Guest Post, Eric Maroney: Loneliness, as Discipline

Eric MaroneyWhen I started to become serious about writing as an experience that fully engaged every faculty, feeling, and inclination, I quickly realized that I must spend a great deal of my time alone.

Only in the stillness of loneliness can true writing take place.  On the surface of things, this appears counter-intuitive, as fiction writers write about people.  They chronicle loves, hates, struggles, victories, dreams.  Fiction’s subject matter is people as much as geology’s is stones.  Yet I have found that at the deepest level, writing must take place in solitude, with the mind keenly focused on only one, narrow task.

So how are these two impulses reconciled?  The fiction writer uses human reality as her template for art, yet she must frequently emerge, break free, and do what is demanded of her in the world.  Reality and its demands take the writer away from the solitude necessary to create art.  This is the high wire act of writing, and most writers fall off:  the world intrudes too heavily on their private space, and crushes writing and all its demands.

So writers must insist on time alone, for it is the backbone of successful writing. Only by securing solitude, guarding it, and cultivating it, does it become possible to navigate this often rewarding, sometimes disheartening enterprise.

The writer must sit alone and work with words, sentences, paragraphs, pages.  No one can help.   There must only be the writer and the world he is creating with his imagination.  Even if it seems sometimes unfaithful and as hard to manage as the very flow of human life itself, his imagination can only be harnessed in solitude.

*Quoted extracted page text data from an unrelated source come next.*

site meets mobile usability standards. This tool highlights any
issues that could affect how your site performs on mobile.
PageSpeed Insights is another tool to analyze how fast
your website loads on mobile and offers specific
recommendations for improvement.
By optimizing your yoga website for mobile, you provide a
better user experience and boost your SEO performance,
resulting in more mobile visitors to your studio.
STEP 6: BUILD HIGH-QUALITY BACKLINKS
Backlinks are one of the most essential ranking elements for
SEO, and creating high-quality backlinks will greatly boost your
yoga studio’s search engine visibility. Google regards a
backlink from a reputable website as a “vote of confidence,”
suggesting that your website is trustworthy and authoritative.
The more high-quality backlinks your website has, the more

It takes intense concentration to coordinate the different elements of the physical act of writing, the control and guidance of the imagination, and the discipline to continue to work beyond fatigue, struggle and boredom.  And through this, the writer must keep the world away.  This is the absolute key to make writing inviolable.  In order to have its own life, the work must be held up above the swarm of life.

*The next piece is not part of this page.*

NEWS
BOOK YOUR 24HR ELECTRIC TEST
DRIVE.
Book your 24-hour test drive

But then comes an unnerving moment when the solitary stage of writing must conclude, and the writer must set about to conquer a different but just as difficult challenge: she must let the world in.  Eventually, that writing before her must be read by someone else.  Hopefully, this will be a sympathetic soul with precious distance from her work, providing the most helpful of advice: what works and what doesn’t — what rings true and what sounds hollow.  This seems simple, but is really a complex gift given to the writer. With good criticism, a writer can feel like a lens has been lifted that didn’t seem cloudy until it was removed, and now she has been given a wide open window to see through the eyes of another.

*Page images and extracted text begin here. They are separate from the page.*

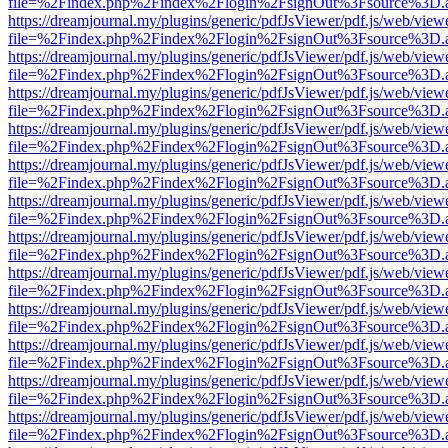
file=%2Findex.php%2Findex%2Flogin%2FsignOut%3Fsource%3D.ame
https://dreamjournal.my/plugins/generic/pdfJsViewer/pdf.js/web/view
file=%2Findex.php%2Findex%2Flogin%2FsignOut%3Fsource%3D.ame
https://dreamjournal.my/plugins/generic/pdfJsViewer/pdf.js/web/view
file=%2Findex.php%2Findex%2Flogin%2FsignOut%3Fsource%3D.ame
https://dreamjournal.my/plugins/generic/pdfJsViewer/pdf.js/web/view
file=%2Findex.php%2Findex%2Flogin%2FsignOut%3Fsource%3D.ame
https://dreamjournal.my/plugins/generic/pdfJsViewer/pdf.js/web/view
file=%2Findex.php%2Findex%2Flogin%2FsignOut%3Fsource%3D.ame
https://dreamjournal.my/plugins/generic/pdfJsViewer/pdf.js/web/view
file=%2Findex.php%2Findex%2Flogin%2FsignOut%3Fsource%3D.ame
https://dreamjournal.my/plugins/generic/pdfJsViewer/pdf.js/web/view
file=%2Findex.php%2Findex%2Flogin%2FsignOut%3Fsource%3D.ame
https://dreamjournal.my/plugins/generic/pdfJsViewer/pdf.js/web/view
file=%2Findex.php%2Findex%2Flogin%2FsignOut%3Fsource%3D.ame
https://dreamjournal.my/plugins/generic/pdfJsViewer/pdf.js/web/view
file=%2Findex.php%2Findex%2Flogin%2FsignOut%3Fsource%3D.ame
https://dreamjournal.my/plugins/generic/pdfJsViewer/pdf.js/web/view
file=%2Findex.php%2Findex%2Flogin%2FsignOut%3Fsource%3D.ame
https://dreamjournal.my/plugins/generic/pdfJsViewer/pdf.js/web/view
file=%2Findex.php%2Findex%2Flogin%2FsignOut%3Fsource%3D.ame
https://dreamjournal.my/plugins/generic/pdfJsViewer/pdf.js/web/view
file=%2Findex.php%2Findex%2Flogin%2FsignOut%3Fsource%3D.ame
https://dreamjournal.my/plugins/generic/pdfJsViewer/pdf.js/web/view
file=%2Findex.php%2Findex%2Flogin%2FsignOut%3Fsource%3D.ame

Then the writer is alone again, and struggling with the work once more.   Reading, cutting, writing, the work is still her work, but subtly less so.  The spell is already broken.  Once read by even one person, the intimacy of the writer and his work slackens.  The coolness of redaction demands distance.  The writer can now often edit the story at the cluttered kitchen table, with kids playing in the next room.

After repeated performances of this ritual, the writing is transformed into a more public object, and pulls away from its creator.  The work must stand on its own legs, and in order to do that, the writer must stop supporting it, having already begun to let it go step by step and stage by stage.

And if the writer is lucky, and the work is so self-sufficient that it leaves him or her (or you) one day for the solidity of a published form, the circle is complete: the writing is then part of the very world the writer fought against to bring it into existence.  At that point the loneliness the writer shared with the writing is truly gone, and the work, having been encouraged to leave its author’s protective wall of solitude, seems to walk away, as the writer seeks out loneliness again.